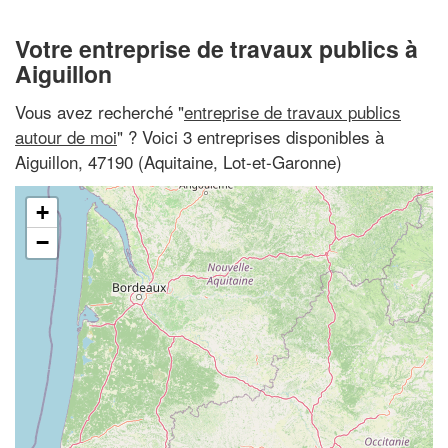
Votre entreprise de travaux publics à
Aiguillon
Vous avez recherché "
entreprise de travaux publics
autour de moi
" ? Voici 3 entreprises disponibles à
Aiguillon, 47190 (Aquitaine, Lot-et-Garonne)
+
−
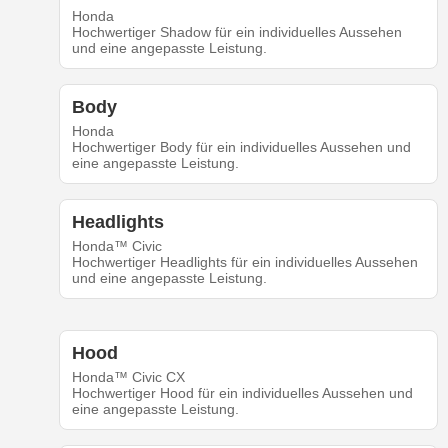
Honda
Hochwertiger Shadow für ein individuelles Aussehen
und eine angepasste Leistung.
Body
Honda
Hochwertiger Body für ein individuelles Aussehen und
eine angepasste Leistung.
Headlights
Honda™ Civic
Hochwertiger Headlights für ein individuelles Aussehen
und eine angepasste Leistung.
Hood
Honda™ Civic CX
Hochwertiger Hood für ein individuelles Aussehen und
eine angepasste Leistung.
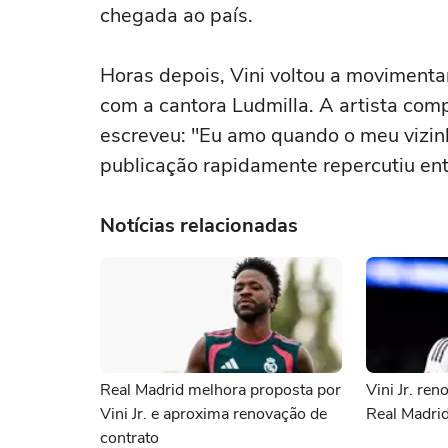
chegada ao país.
Horas depois, Vini voltou a movimenta
com a cantora Ludmilla. A artista comp
escreveu: "Eu amo quando o meu vizinh
publicação rapidamente repercutiu entr
Notícias relacionadas
Real Madrid melhora proposta por
Vini Jr. re
Vini Jr. e aproxima renovação de
Real Madri
contrato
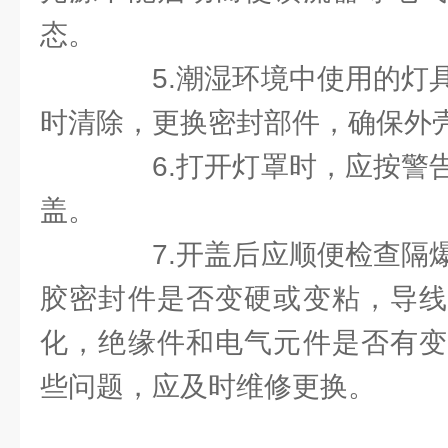
态。
5.潮湿环境中使用的灯具
时清除，更换密封部件，确保外
6.打开灯罩时，应按警告
盖。
7.开盖后应顺便检查隔爆
胶密封件是否变硬或变粘，导线
化，绝缘件和电气元件是否有变
些问题，应及时维修更换。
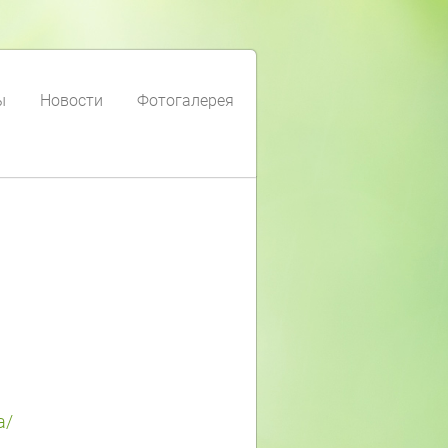
ы
Новости
Фотогалерея
a/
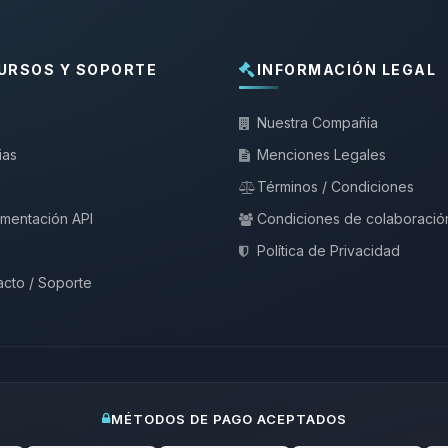
URSOS Y SOPORTE
INFORMACIÓN LEGAL
Nuestra Compañía
ias
Menciones Legales
Términos / Condiciones
mentación API
Condiciones de colaboració
Política de Privacidad
cto / Soporte
MÉTODOS DE PAGO ACEPTADOS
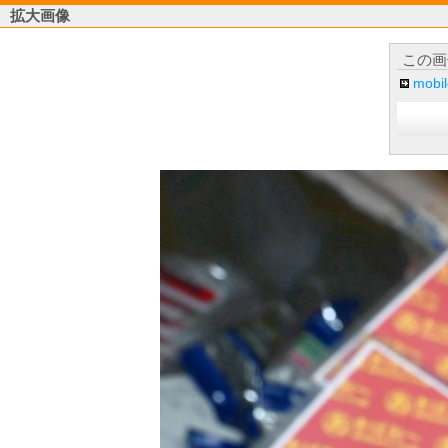
拡大画像
この画
mob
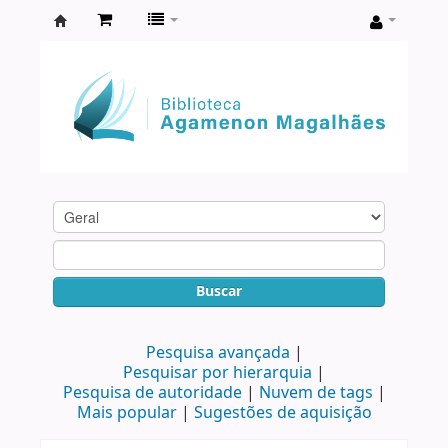
Biblioteca
Agamenon
Magalhães
Buscar
Pesquisa avançada
Pesquisar por hierarquia
Pesquisa de autoridade
Nuvem de tags
Mais popular
Sugestões de aquisição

● **EXERCISE DIRECTIONS**:
Reproduce the data above verbatim, minus any images.

● **ANSWER**:
Votre entreprise de travaux publics à
Aiguillon
Vous avez recherché "
entreprise de travaux publics
autour de moi
" ? Voici 3 entreprises disponibles à
Aiguillon, 47190 (Aquitaine, Lot-et-Garonne)
+
−
Honda
Hochwertiger Shadow für ein individuelles Aussehen
und eine angepasste Leistung.
Body
Honda
Hochwertiger Body für ein individuelles Aussehen und
eine angepasste Leistung.
Headlights
Honda™ Civic
Hochwertiger Headlights für ein individuelles Aussehen
und eine angepasste Leistung.
Hood
Honda™ Civic CX
Hochwertiger Hood für ein individuelles Aussehen und
eine angepasste Leistung.
chegada ao país.
Horas depois, Vini voltou a movimenta
com a cantora Ludmilla. A artista comp
escreveu: "Eu amo quando o meu vizinh
publicação rapidamente repercutiu entr
Notícias relacionadas
Real Madrid melhora proposta por
Vini Jr. re
Vini Jr. e aproxima renovação de
Real Madri
contrato
态。
5.潮湿环境中使用的灯具
时清除，更换密封部件，确保外
6.打开灯罩时，应按警告
盖。
7.开盖后应顺便检查隔爆
胶密封件是否变硬或变粘，导线
化，绝缘件和电气元件是否有变
些问题，应及时维修更换。
ы
Новости
Фотогалерея
a/
URSOS Y SOPORTE
INFORMACIÓN LEGAL
Nuestra Compañía
ias
Menciones Legales
Términos / Condiciones
mentación API
Condiciones de colaboració
Política de Privacidad
cto / Soporte
MÉTODOS DE PAGO ACEPTADOS
拡大画像
この画
mob
Biblioteca
Agamenon
Magalhães
Buscar
Pesquisa avançada
Pesquisar por hierarquia
Pesquisa de autoridade
Nuvem de tags
Mais popular
Sugestões de aquisição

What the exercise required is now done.